*** Block opens ***
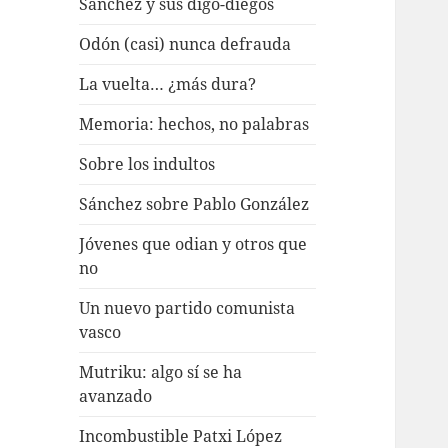
Sánchez y sus digo-diegos
Odón (casi) nunca defrauda
La vuelta… ¿más dura?
Memoria: hechos, no palabras
Sobre los indultos
Sánchez sobre Pablo González
Jóvenes que odian y otros que
no
Un nuevo partido comunista
vasco
Mutriku: algo sí se ha
avanzado
Incombustible Patxi López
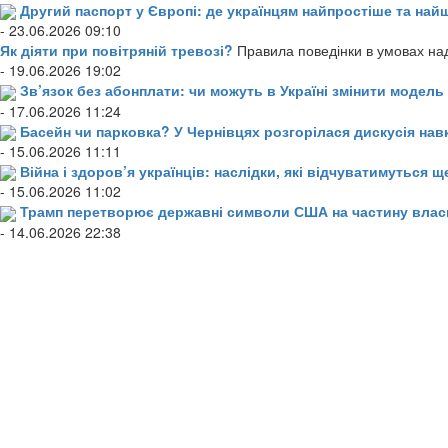
Другий паспорт у Європі: де українцям найпростіше та н
- 23.06.2026 09:10
Як діяти при повітряній тревозі?
Правила поведінки в умовах над
- 19.06.2026 19:02
Зв’язок без абонплати: чи можуть в Україні змінити модел
- 17.06.2026 11:24
Басейн чи парковка? У Чернівцях розгорілася дискусія нав
- 15.06.2026 11:11
Війна і здоров’я українців: наслідки, які відчуватимуться щ
- 15.06.2026 11:02
Трамп перетворює державні символи США на частину влас
- 14.06.2026 22:38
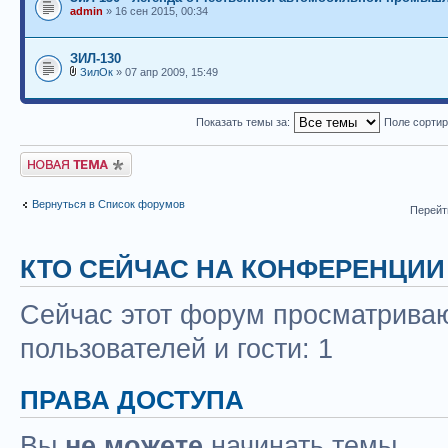
admin
» 16 сен 2015, 00:34
ЗИЛ-130
ЗилОк
» 07 апр 2009, 15:49
Показать темы за:
Поле сорти
Новая тема
Вернуться в Список форумов
Перейт
КТО СЕЙЧАС НА КОНФЕРЕНЦИИ
Сейчас этот форум просматриваю
пользователей и гости: 1
ПРАВА ДОСТУПА
Вы
не можете
начинать темы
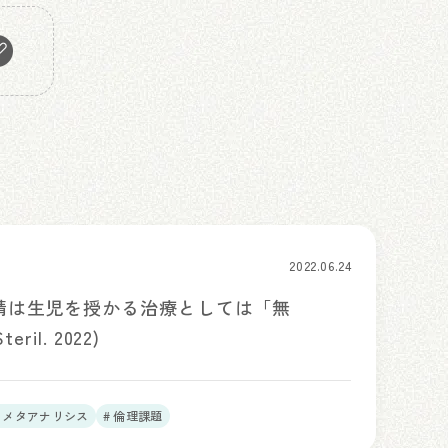
2022.06.24
受精は生児を授かる治療としては「無
ril. 2022)
T、メタアナリシス
# 倫理課題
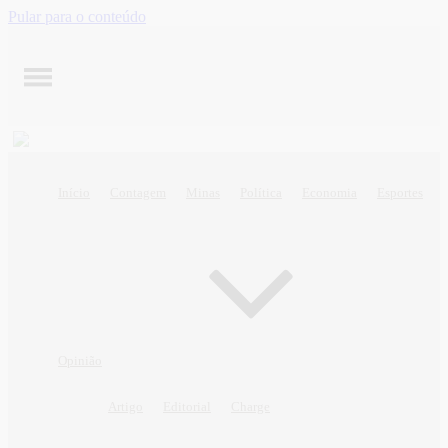
Pular para o conteúdo
Início
Contagem
Minas
Política
Economia
Esportes
Opinião
Artigo
Editorial
Charge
*** Block closes ***
**Task to complete**:
Would you write out the data exactly, with no pictures in the copy?

**Response area**:
Sánchez y sus digo-diegos
Odón (casi) nunca defrauda
La vuelta… ¿más dura?
Memoria: hechos, no palabras
Sobre los indultos
Sánchez sobre Pablo González
Jóvenes que odian y otros que
no
Un nuevo partido comunista
vasco
Mutriku: algo sí se ha
avanzado
Incombustible Patxi López
Другий паспорт у Європі: де українцям найпростіше та н
- 23.06.2026 09:10
Як діяти при повітряній тревозі?
Правила поведінки в умовах над
- 19.06.2026 19:02
Зв’язок без абонплати: чи можуть в Україні змінити модел
- 17.06.2026 11:24
Басейн чи парковка? У Чернівцях розгорілася дискусія нав
- 15.06.2026 11:11
Війна і здоров’я українців: наслідки, які відчуватимуться щ
- 15.06.2026 11:02
Трамп перетворює державні символи США на частину влас
- 14.06.2026 22:38
admin
» 16 сен 2015, 00:34
ЗИЛ-130
ЗилОк
» 07 апр 2009, 15:49
Показать темы за:
Поле сорти
Новая тема
Вернуться в Список форумов
Перейт
КТО СЕЙЧАС НА КОНФЕРЕНЦИИ
Сейчас этот форум просматриваю
пользователей и гости: 1
ПРАВА ДОСТУПА
Вы
не можете
начинать темы
2022.06.24
受精は生児を授かる治療としては「無
ril. 2022)
T、メタアナリシス
# 倫理課題
Pular para o conteúdo
Início
Contagem
Minas
Política
Economia
Esportes
Opinião
Artigo
Editorial
Charge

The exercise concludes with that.